On reaching the port side, Remi found what he was looking for, the word VANGUARD still showing in fading white letters despite the scabbing marine life mottling the ship. Remi shook his head at the sight, while Dwight was ruing the fact he’d agreed not to bring a camera. Time underwater was now short and they concluded the dive by swimming over the stern deck where a gun fringed with rusticles stood alone and redundant.
They ascended steadily to a depth of fifteen feet over three minutes, then levelled out for another three as a precaution against the ‘bends’. As they remained suspended in the water, the blurred outline of the wreck site just visible below, Remi was wrestling with mixed emotions. Seeing the Vanguard was an amazing experience, one few divers would ever have, but it just felt wrong. And as for Dwight’s pilfering, Remi was struggling to find the words for what he wanted to say once they were on the boat.
When they finally surfaced, they were a hundred yards or so from the memorial buoy as expected. Remi pointed towards it and they swam face down to gain maximum power from their fins, pausing occasionally to check their course. As they raised their heads close to the buoy, they heard, then saw the blue hull and white wheelhouse of the Peedie Star, puttering towards them. Within minutes, with Callum’s help and the aid of a ladder, they were on board sitting opposite each other where Remi fixed Dwight with a glare.

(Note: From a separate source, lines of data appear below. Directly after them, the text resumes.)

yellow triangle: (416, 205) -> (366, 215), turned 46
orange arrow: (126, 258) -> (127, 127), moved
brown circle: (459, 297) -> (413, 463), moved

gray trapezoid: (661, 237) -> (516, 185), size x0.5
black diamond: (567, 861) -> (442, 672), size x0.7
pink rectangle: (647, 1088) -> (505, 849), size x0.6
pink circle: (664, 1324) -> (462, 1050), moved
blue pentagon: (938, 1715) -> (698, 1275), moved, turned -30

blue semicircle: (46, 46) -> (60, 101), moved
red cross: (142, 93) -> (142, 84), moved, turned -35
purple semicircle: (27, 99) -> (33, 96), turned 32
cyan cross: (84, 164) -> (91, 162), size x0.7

‘What’s eating you man?’ asked Dwight.
‘You know what Dwight!’
‘A few freakin’ plates! What’s the big deal?’ said Dwight, as he brought them out of his dive bag. He held one up with a defiant smile. Remi’s face hadn’t changed and Callum, who had turned to see what the raised voices were for, frowned too at the sight of the mess plate.
Callum turned back to the wheel with a slight shake of his head, keen to move away from the Vanguard’s buoy as soon as possible, but as he placed his hand on the shift lever the boat cut out. He reached for the ignition, then suddenly lurched sideways and staggered as a big wave slapped into them and the Peedie Star began to roll violently.
Callum held on to the frame of the wheelhouse as he turned to look at the sky. The few high clouds moved slowly, yet the wind was suddenly whipping the waves into a frenzy and when he spotted a trawler a quarter of a mile away, there was no pitch or roll. He was an experienced sailor and knew the Flow as well as most, but this was like some strange micro-climate.
Dwight and Remi had stopped changing and were holding on to the bench seats as they rose and fell opposite each other as if on a see- saw. Remi looked fearful as Dwight raised a quizzical eyebrow at Callum. At a loss, he turned back into the wheelhouse where thankfully the engine coughed, then fired and they started to move, corkscrewing forward with water spilling over the gunwales. Within a minute, the wind thankfully died and the sea was becalmed once again.
Remi looked back towards the Vanguard’s buoy. It was swaying like a pendulum on a foaming whirlpool, yet the rest of the water was calm. Even Dwight looked unnerved. They all exchanged glances, but no one spoke until they stepped ashore half an hour later.